The Centre for Science and Environment (CSE), a New Delhi based non-profit, says that by dragging India to the WTO, US is trying to browbeat India to further the interest of its own solar companies.  “Since the start of JNNSM, the US has used the loopholes and the climate finance to the advantage of its manufacturers, who have sold highly subsidised solar panels to India.

This in turn has made Indian solar manufacturing companies uncompetitive,” said Chandra Bhushan, deputy director general of CSE. It is estimated that currently 80 per cent of the Indian manufacturing capacity is in a state of forced closure and debt restructuring with no orders coming to them, while the US manufacturers are getting orders from Indian solar power developers.

“The United States has been able to do so by using the climate 'fast start financing’ to its advantage,” said Bhushan. Fast start financing is a US $30 billion fund set up under the United Nations Framework Convention on Climate Change.

The fund, adopted at the Copenhagen climate meeting in 2009, was supposed to help developing countries deal with climate change impacts and limit greenhouse gas emissions. The US has very ingeniously used this fund to promote its own solar manufacturing. The US Exim Bank and the Overseas Private Investment Corporation (OPIC) have been offering low-interest loans to Indian solar project developers on the mandatory condition that they buy the equipment, solar panels and cells from US companies. This has distorted the market completely in favour of US companies.

An estimation done by CSE shows that about half of all solar modules installed under the JNNSM were manufactured by US companies. The US is the biggest winner of the Indian solar mission so far, says CSE.

Bhushan says the US is worried about two things. One, the anti-dumping probe launched by the commerce ministry which suggests that there is sufficient prima facie evidence of dumping of solar cells from the four countries. Obviously, with major imports coming from the US, its domestic companies are threatened the most.

Another is, increasing demand from Indian manufacturers to make domestic content requirement also applicable to the thin-film technology. If this comes about, this will completely stop the imports of subsidised solar modules from the US. 

AddThis

The US has asked for a consultation with the Indian government on the matter. Awaiting the outcome, trying not to be cynical about it. Indian Govt should favour Indian manufacturers. This will do a world of good!

11 February 2013
Posted by
Swarna

Indian supply companies are less likely to bribe Indian authorities on a large scale but US and European companies regularly admit that according to their company policies it is not a crime or sin to bribe governments in other countries to make concrete their trade deals. Italy’s former Prime Minister very recently warned against Italian investigation agencies going after Italian industrialists who pay politicians and bureaucrats in foreign countries for securing supply orders and warned that it would be detrimental to Italian industry’s and Italy’s interests in the long run.

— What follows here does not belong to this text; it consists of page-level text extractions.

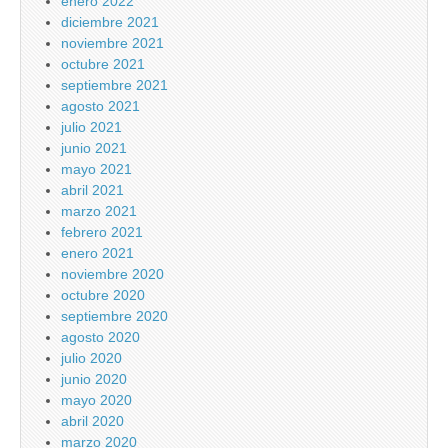
enero 2022
diciembre 2021
noviembre 2021
octubre 2021
septiembre 2021
agosto 2021
julio 2021
junio 2021
mayo 2021
abril 2021
marzo 2021
febrero 2021
enero 2021
noviembre 2020
octubre 2020
septiembre 2020
agosto 2020
julio 2020
junio 2020
mayo 2020
abril 2020
marzo 2020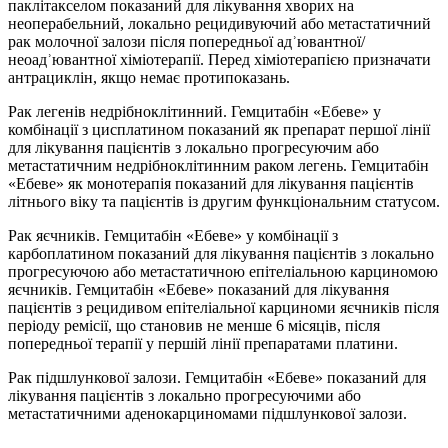
паклітакселом показаний для лікування хворих на
неоперабельний, локально рецидивуючий або метастатичний
рак молочної залози після попередньої адʾювантної/
неоадʾювантної хіміотерапії. Перед хіміотерапією призначати
антрациклін, якщо немає протипоказань.
Рак легенів недрібноклітинний. Гемцитабін «Ебеве» у
комбінації з цисплатином показаний як препарат першої лінії
для лікування пацієнтів з локально прогресуючим або
метастатичним недрібноклітинним раком легень. Гемцитабін
«Ебеве» як монотерапія показаний для лікування пацієнтів
літнього віку та пацієнтів із другим функціональним статусом.
Рак яєчників. Гемцитабін «Ебеве» у комбінації з
карбоплатином показаний для лікування пацієнтів з локально
прогресуючою або метастатичною епітеліальною карциномою
яєчників. Гемцитабін «Ебеве» показаний для лікування
пацієнтів з рецидивом епітеліальної карциноми яєчників після
періоду ремісії, що становив не менше 6 місяців, після
попередньої терапії у першій лінії препаратами платини.
Рак підшлункової залози. Гемцитабін «Ебеве» показаний для
лікування пацієнтів з локально прогресуючими або
метастатичними аденокарциномами підшлункової залози.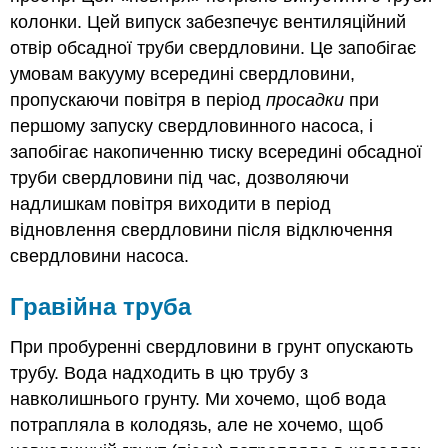
колонки. Цей випуск забезпечує вентиляційний
отвір обсадної труби свердловини. Це запобігає
умовам вакууму всередині свердловини,
пропускаючи повітря в період
просадки
при
першому запуску свердловинного насоса, і
запобігає накопиченню тиску всередині обсадної
труби свердловини під час, дозволяючи
надлишкам повітря виходити в період
відновлення свердловини після відключення
свердловини насоса.
Гравійна труба
При пробуренні свердловини в грунт опускають
трубу. Вода надходить в цю трубу з
навколишнього грунту. Ми хочемо, щоб вода
потрапляла в колодязь, але не хочемо, щоб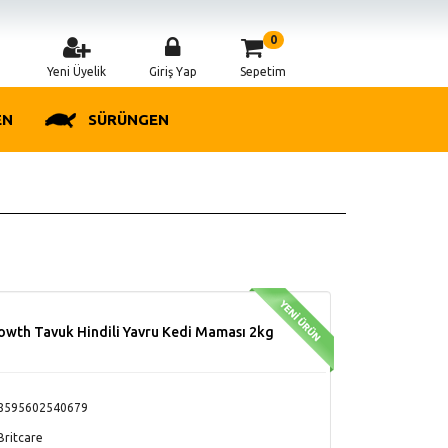
0
Yeni Üyelik
Giriş Yap
Sepetim
EN
SÜRÜNGEN
rowth Tavuk Hindili Yavru Kedi Maması 2kg
8595602540679
ritcare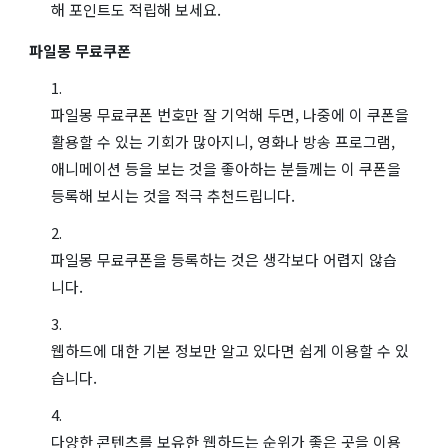
해 포인트도 적립해 보세요.
파일몽 무료쿠폰
파일몽 무료쿠폰 번호만 잘 기억해 두면, 나중에 이 쿠폰을
활용할 수 있는 기회가 많아지니, 영화나 방송 프로그램,
애니메이션 등을 보는 것을 좋아하는 분들께는 이 쿠폰을
등록해 보시는 것을 적극 추천드립니다.
파일몽 무료쿠폰을 등록하는 것은 생각보다 어렵지 않습
니다.
웹하드에 대한 기본 정보만 알고 있다면 쉽게 이용할 수 있
습니다.
다양한 콘텐츠를 보유한 웹하드는 순위가 좋은 곳을 이용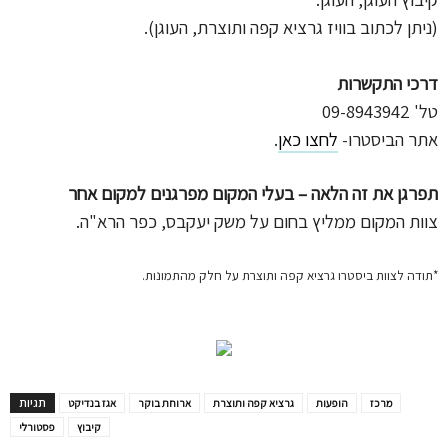
(ניתן לכתוב בוויז גרציא קפה ותוצרת, העוגן).
דרכי התקשרות
טל' 09-8943942
אתר הביסטרו-
לחצו כאן
.
תפרגן את זה הלאה – בעלי המקום מפרגנים למקום אחר
צוות המקום ממליץ בחום על משק יעקבס, כפר הרא"ה.
*תודה לצוות ביסטרו גרציא קפה ותוצרת על חלק מהתמונות.
תגיות
מרכז
הופעות
גרציא קפה ותוצרת
ארוחת בוקר
אגז בנדיקט
קיבוץ
פסטורלי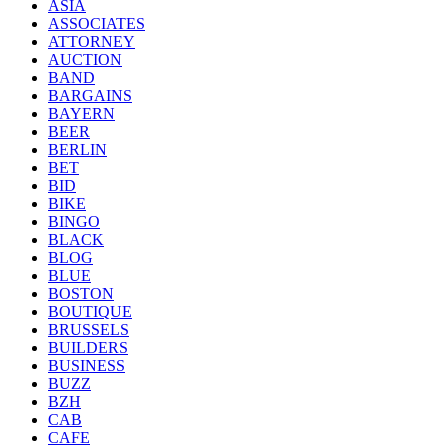
ASIA
ASSOCIATES
ATTORNEY
AUCTION
BAND
BARGAINS
BAYERN
BEER
BERLIN
BET
BID
BIKE
BINGO
BLACK
BLOG
BLUE
BOSTON
BOUTIQUE
BRUSSELS
BUILDERS
BUSINESS
BUZZ
BZH
CAB
CAFE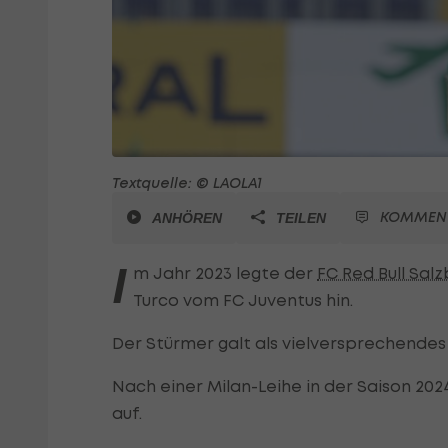
Textquelle: © LAOLA1
KOMMEN
ANHÖREN
TEILEN
I
m Jahr 2023 legte der
FC Red Bull Sal
Turco vom FC Juventus hin.
Der Stürmer galt als vielversprechendes 
Nach einer Milan-Leihe in der Saison 202
auf.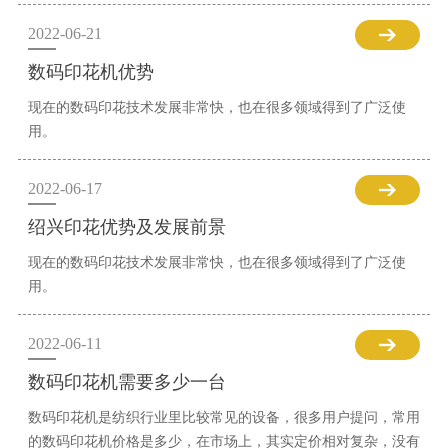
2022-06-21
数码印花机优势
现在的数码印花技术发展非常快，也在很多领域得到了广泛使
用。
2022-06-17
绍兴印花优势及发展前景
现在的数码印花技术发展非常快，也在很多领域得到了广泛使
用。
2022-06-11
数码印花机需要多少一台
数码印花机是纺织行业里比较常见的设备，很多用户提问，常用
的数码印花机价格是多少，在市场上，其实定价相对复杂，没有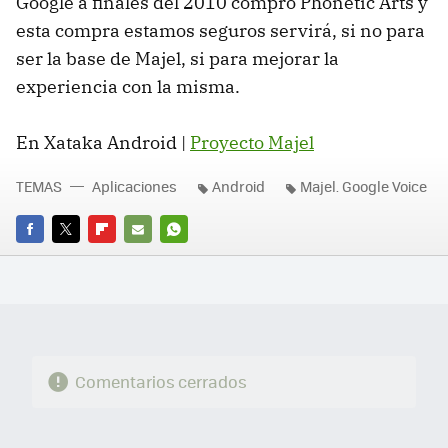
Google a finales del 2010 compro Phonetic Arts y
esta compra estamos seguros servirá, si no para
ser la base de Majel, si para mejorar la
experiencia con la misma.
En Xataka Android |
Proyecto Majel
TEMAS
Aplicaciones
Android
Majel. Google Voice
FACEBOOK
TWITTER
FLIPBOARD
E-
WHATSAPP
MAIL
Comentarios cerrados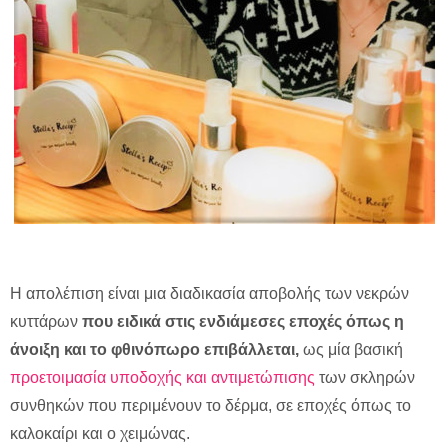
Η απολέπιση είναι μια διαδικασία αποβολής των νεκρών
κυττάρων
που ειδικά στις ενδιάμεσες εποχές όπως η
άνοιξη και το φθινόπωρο επιβάλλεται,
ως μία βασική
προετοιμασία υποδοχής και αντιμετώπισης
των σκληρών
συνθηκών που περιμένουν το δέρμα, σε εποχές όπως το
καλοκαίρι και ο χειμώνας.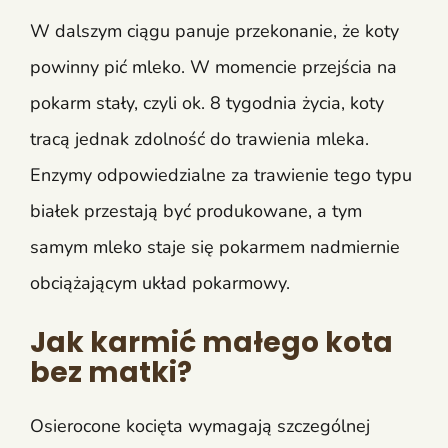
W dalszym ciągu panuje przekonanie, że koty
powinny pić mleko. W momencie przejścia na
pokarm stały, czyli ok. 8 tygodnia życia, koty
tracą jednak zdolność do trawienia mleka.
Enzymy odpowiedzialne za trawienie tego typu
białek przestają być produkowane, a tym
samym mleko staje się pokarmem nadmiernie
obciążającym układ pokarmowy.
Jak karmić małego kota
bez matki?
Osierocone kocięta wymagają szczególnej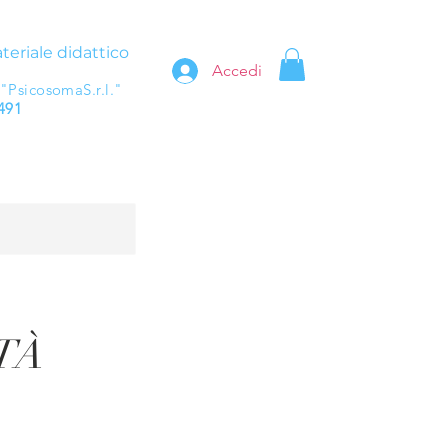
teriale didattico
Accedi
 "PsicosomaS.r.l."
491
TÀ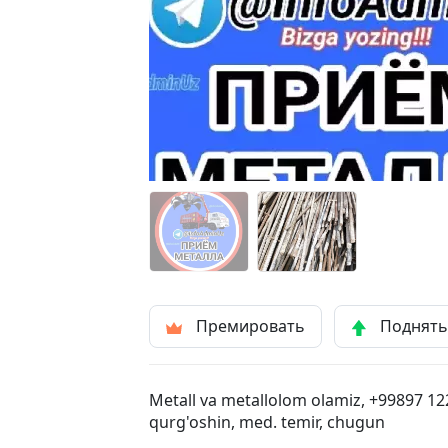
Премировать
Поднят
Metall va metallolom olamiz, +99897 122
qurg'oshin, med. temir, chugun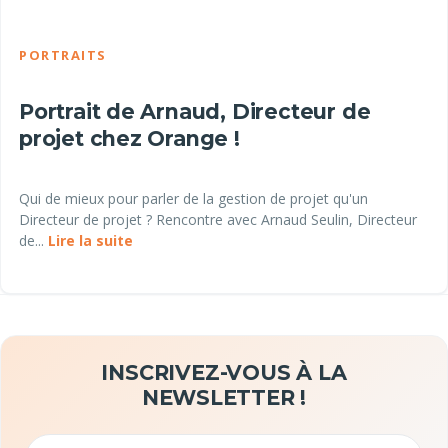
PORTRAITS
Portrait de Arnaud, Directeur de
projet chez Orange !
Qui de mieux pour parler de la gestion de projet qu'un
Directeur de projet ? Rencontre avec Arnaud Seulin, Directeur
de...
Lire la suite
INSCRIVEZ-VOUS À LA
NEWSLETTER !
Email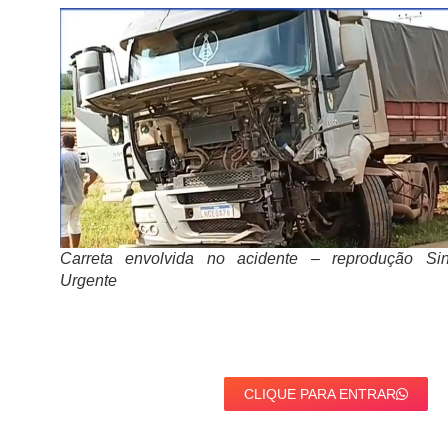
Carreta envolvida no acidente – reprodução Si
Urgente
CLIQUE PARA ENTRAR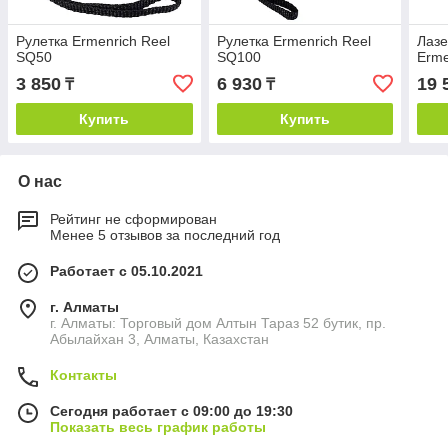
Рулетка Ermenrich Reel
Рулетка Ermenrich Reel
Лазе
SQ50
SQ100
Erme
3 850
6 930
19 
₸
₸
Купить
Купить
О нас
Рейтинг не сформирован
Менее 5 отзывов за последний год
Работает с 05.10.2021
г. Алматы
г. Алматы: Торговый дом Алтын Тараз 52 бутик, пр.
Абылайхан 3, Алматы, Казахстан
Контакты
Сегодня работает с 09:00 до 19:30
Показать весь график работы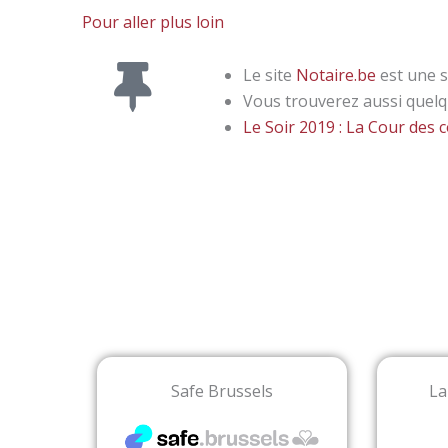
Pour aller plus loin
Le site
Notaire.be
est une s
Vous trouverez aussi quel
Le Soir 2019 : La Cour des
Safe Brussels
La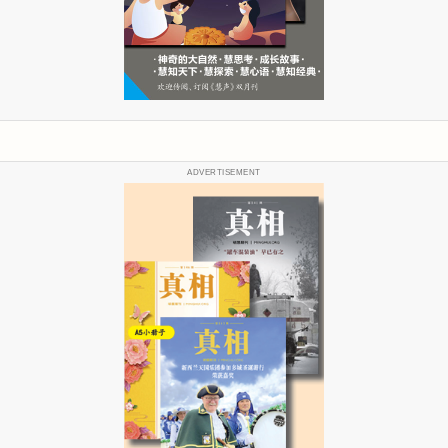
ADVERTISEMENT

In his opinion, if an official in a foreign government asks for a bribe or commission for finalizing a deal, it is to be accepted as the custom of that country and Italians have to observe it instead of reporting it, which in other words means, they will value and honour the custom of those countries but not their laws. It is good to remember here that the most talked about names in connection with the ill famous Bofors deal were Italian. How can a democratic government tolerate and deal with such unscrupulous ideas? The American company Enron also created much uproar and disturbance in connection with their energy deals in India. How can the Indian government make deals with companies whose policies are to promote bribes and who regularly set aside enough amounts for the same in their budgets?